※本稿は、道上尚史『韓国の変化 日本の選択 外交官が見た日韓のズレ』(ちくま新書)の一部を再編集したものです。
「日本企業はもう自分たちのライバルではない」
ビジネスにおいて韓国が日本をどう見ているのだろうか。エピソードを紹介したい。8年ほど前、サムスン、LGという二大財閥の総帥自身の口からこんなことを聞いた。
「部下たちは、日本企業はもう自分たちのライバルではないと言います。私はいつもその傲慢さを戒めるのです。日本企業は今でも底力がある。10年先を見た技術開発は韓国にないものだと」
これは、日本大使が両財閥幹部を別々に招いた会食でのことだが、はかったように同じ発言があった。二人とも日本での生活経験がある。部下といっても専務・常務を含む重鎮なのであって、「日本企業はもうライバルでない」と感じているのはエリート層の広い範囲に及んでいるのだなと思いつつ話を聞いた。
韓国ビジネスの強さは日本でもよく知られている。積極的な海外展開と現地食い込み。トップダウンの迅速な経営判断。熾烈な社内競争。「売れる」ものを作る工夫と市場調査。食事の席でも、世界各地での投資案件をよく理解し一番悩んでいるのは、トップ自身であろうことがうかがえた。東南アジアやヨーロッパの、中南米やアフリカの国情を、ビジネス折衝の苦労を(具体論は避け一般論の形で)語っていた。

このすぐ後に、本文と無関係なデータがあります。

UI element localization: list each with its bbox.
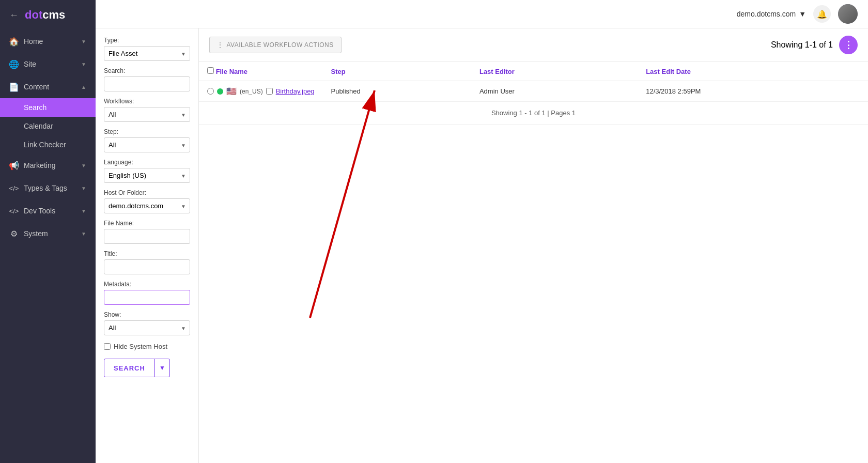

上記総帥の一人は、日本の「10年先を見る」技術力称賛に続け、「でも10年先のことは誰もわからないんです。米国も日本もわからない。いや、技術力は重要なのですが」と付け足した。彼はこう言いたかったのではないかと私は想像する。「技術は重要だが、それはビジネスのいくつかの柱の一つ。日本は技術には比較的強いが、大きな戦略判断とそのスピード、海外での現地食い込みとニーズ把握が弱い。柔軟で大胆な組織改革についてもだ。自分たちのほうが頭と足を使っている」と。